Die Bundesregierung kommt mit dem geplanten Sorgfaltspflichtengesetz ihren internationalen Verpflichtungen nach und kann damit außerdem bei dem Gesetzesvorhaben auf europäischer Ebene wichtige Impulse setzen. 65 renommierte deutsche Unternehmen, darunter z. B. Vaude, Tchibo, Rewe und Hapag-Lloyd, unterstützen das Gesetzesvorhaben. Andere argumentieren empört: Man könne doch in diesen globalisierten Zeiten seine Lieferketten nicht komplett kennen! Das halte ich für fatal. Warum denn nicht? Der Einkauf hat damit die Chance, frühzeitig Risiken und Innovationspotenziale zu identifizieren. Fehler in Vorprodukten und Einsparpotentiale in der Fertigung werden bereits seit langem in der Lieferkette erfolgreich im Detail‧ analysiert. Viele Unternehmen haben bereits ein aussagefähiges Risikomanagement implementiert, das nun um die Menschenrechte und den Umweltschutz erweitert werden muss. Das ist kein Hexenwerk. Das ist machbar. Unterstützung dafür gibt es nicht nur von der Bundesregierung mit dem speziell hierfür etablierten NAP Helpdesk, sondern auch von engagierten NGOs, die bereits über enorme Daten verfügen und aktiv eingebunden werden sollten. Neue Technologien und wissenschaftliche Modelle sind ebenfalls wichtige Helfer. Teilen Sie Ihre Erfahrungen in Brancheninitiativen und arbeiten Sie mit ihren Stakeholdern gemeinsam an der Umsetzung. Diese muss nicht sofort perfekt sein, aber engagiert, fair und transparent. Sie haben die Macht, machen Sie was draus! Jetzt!

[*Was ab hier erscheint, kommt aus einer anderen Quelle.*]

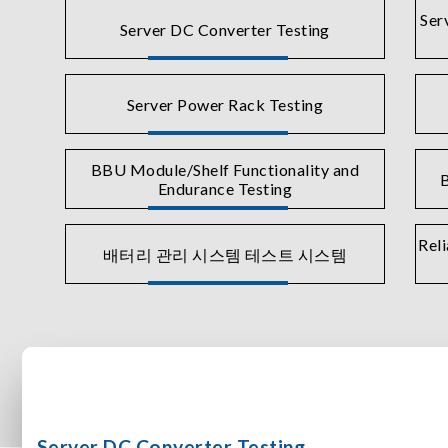
Ser
Server DC Converter Testing
Server Power Rack Testing
BBU Module/Shelf Functionality and
B
Endurance Testing
Reli
배터리 관리 시스템 테스트 시스템
Server DC Converter Testing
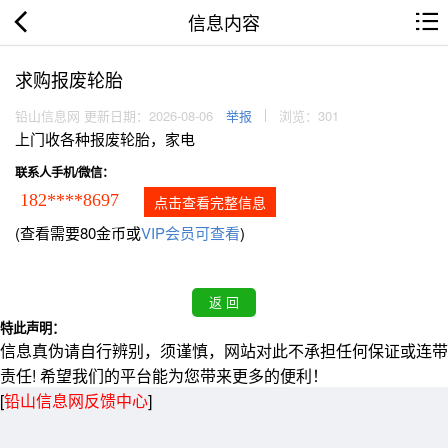
信息内容
求购报废轮胎
铅山信息网 更新日期：2026-08-06
举报
浏览：301
上门收各种报废轮胎，家电
联系人手机/微信：
182****8697
点击查看完整信息
(查看需要80金币或
VIP会员可查看
)
特此声明：
信息真伪请自行辨别，须谨慎，网站对此不承担任何保证或连带
责任! 希望我们的平台能为您带来更多的便利！
[
铅山信息网反馈中心
]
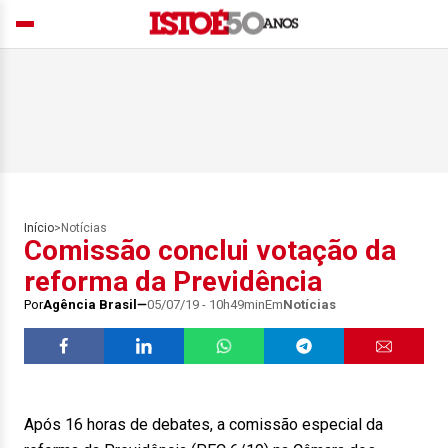
Início
>
Notícias
Comissão conclui votação da
reforma da Previdência
Por
Agência Brasil
05/07/19 - 10h49min
Em
Notícias
Após 16 horas de debates, a comissão especial da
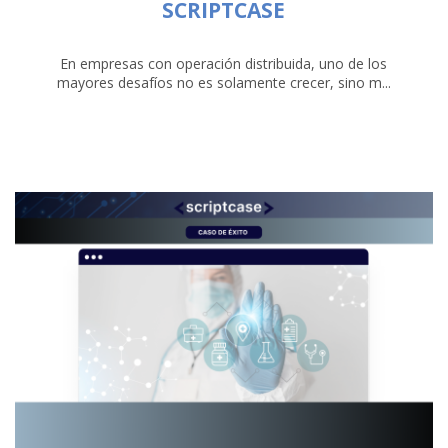
SCRIPTCASE
En empresas con operación distribuida, uno de los
mayores desafíos no es solamente crecer, sino m...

Um es vorwegzusagen, kein klar denkender Einkäufer oder eine Einkaufsabteilung wird wissentlich Kinder- oder Sklavenarbeit, lebensgefährdende Produktionszustände oder sonstige moralisch und ethisch verwerfliche Arbeitsbedingungen durch seine Einkaufspolitik, weder aktiv noch passiv, unterstützen.

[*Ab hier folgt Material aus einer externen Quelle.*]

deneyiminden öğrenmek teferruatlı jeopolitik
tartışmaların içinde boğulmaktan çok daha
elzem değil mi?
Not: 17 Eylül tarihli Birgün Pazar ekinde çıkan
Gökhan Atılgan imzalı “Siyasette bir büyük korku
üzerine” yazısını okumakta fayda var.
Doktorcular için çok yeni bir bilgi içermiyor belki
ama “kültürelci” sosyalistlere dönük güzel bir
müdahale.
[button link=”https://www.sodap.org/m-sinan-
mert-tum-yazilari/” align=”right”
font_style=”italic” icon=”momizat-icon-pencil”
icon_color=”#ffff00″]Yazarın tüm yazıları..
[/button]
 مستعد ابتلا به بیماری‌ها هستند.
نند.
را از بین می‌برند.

Das geplante Lieferkettengesetz mag vielleicht harmlos klingen, ist allerdings in seiner konsequent angedachten Anwendung ein gravierender Eingriff in eine weltoffene Wirtschaftspolitik und wird zum weiteren Standortnachteil des Wirtschaftsstandortes Deutschland führen. Naive Politiker und Verbandsvertreter meinen durch bürokratische Regelungen die Welt positiv verändern zu können. Der Effekt wird gleich null sein, allerdings wird der deutschen Wirtschaft ein weiterer Klotz ans Bein gebunden.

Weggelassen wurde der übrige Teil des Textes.